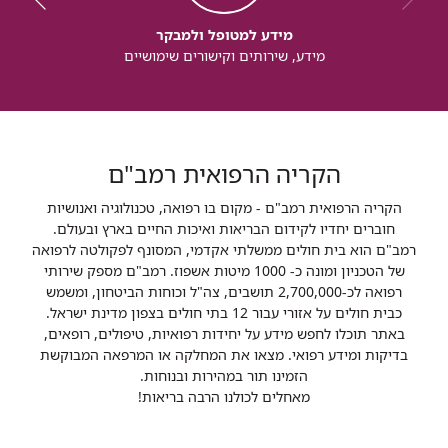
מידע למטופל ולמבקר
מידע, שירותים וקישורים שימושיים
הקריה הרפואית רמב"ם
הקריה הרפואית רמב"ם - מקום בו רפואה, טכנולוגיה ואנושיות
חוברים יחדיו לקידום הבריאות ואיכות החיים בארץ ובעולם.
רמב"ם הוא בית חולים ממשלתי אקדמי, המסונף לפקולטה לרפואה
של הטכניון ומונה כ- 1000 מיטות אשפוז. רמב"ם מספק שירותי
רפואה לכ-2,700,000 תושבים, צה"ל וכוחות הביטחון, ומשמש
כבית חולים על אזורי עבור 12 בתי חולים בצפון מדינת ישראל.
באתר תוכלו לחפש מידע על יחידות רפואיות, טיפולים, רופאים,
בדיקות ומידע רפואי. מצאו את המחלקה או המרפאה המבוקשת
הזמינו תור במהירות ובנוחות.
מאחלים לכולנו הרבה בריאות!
•••••
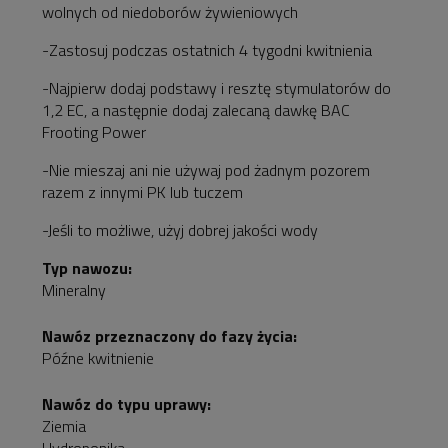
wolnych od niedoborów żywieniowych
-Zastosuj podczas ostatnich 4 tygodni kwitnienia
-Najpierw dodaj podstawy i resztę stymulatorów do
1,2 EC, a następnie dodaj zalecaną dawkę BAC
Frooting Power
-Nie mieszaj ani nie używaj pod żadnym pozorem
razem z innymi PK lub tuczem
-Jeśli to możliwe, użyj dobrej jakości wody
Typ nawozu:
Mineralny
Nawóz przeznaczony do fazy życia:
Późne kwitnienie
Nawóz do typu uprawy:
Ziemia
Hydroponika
•••••
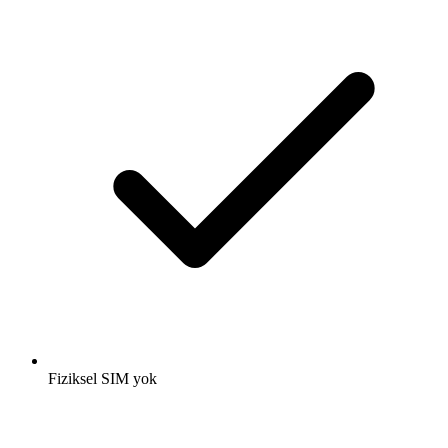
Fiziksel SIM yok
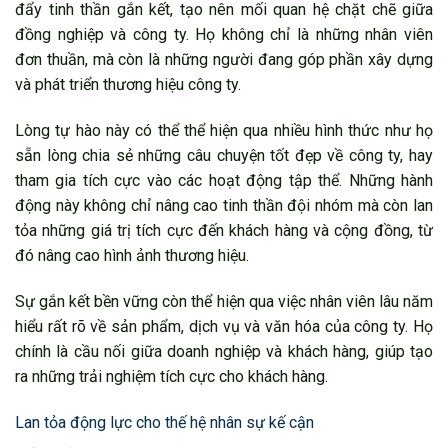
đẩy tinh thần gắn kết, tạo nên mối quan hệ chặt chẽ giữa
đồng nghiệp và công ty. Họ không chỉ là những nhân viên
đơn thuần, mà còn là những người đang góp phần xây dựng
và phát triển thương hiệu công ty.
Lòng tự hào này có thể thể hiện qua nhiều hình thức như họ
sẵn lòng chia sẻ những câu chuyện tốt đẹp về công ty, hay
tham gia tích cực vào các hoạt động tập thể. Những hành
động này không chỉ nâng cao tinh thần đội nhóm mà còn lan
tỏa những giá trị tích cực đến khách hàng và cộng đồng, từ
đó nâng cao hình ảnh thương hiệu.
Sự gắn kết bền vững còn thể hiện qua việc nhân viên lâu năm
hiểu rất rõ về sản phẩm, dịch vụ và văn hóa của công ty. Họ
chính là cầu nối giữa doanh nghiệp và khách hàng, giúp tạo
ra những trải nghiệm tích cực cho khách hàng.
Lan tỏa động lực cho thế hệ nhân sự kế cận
•••••
Would you filter the entries above and keep each line that has the word "dodaj"?

## [Written response]
-Najpierw dodaj podstawy i resztę stymulatorów do
1,2 EC, a następnie dodaj zalecaną dawkę BAC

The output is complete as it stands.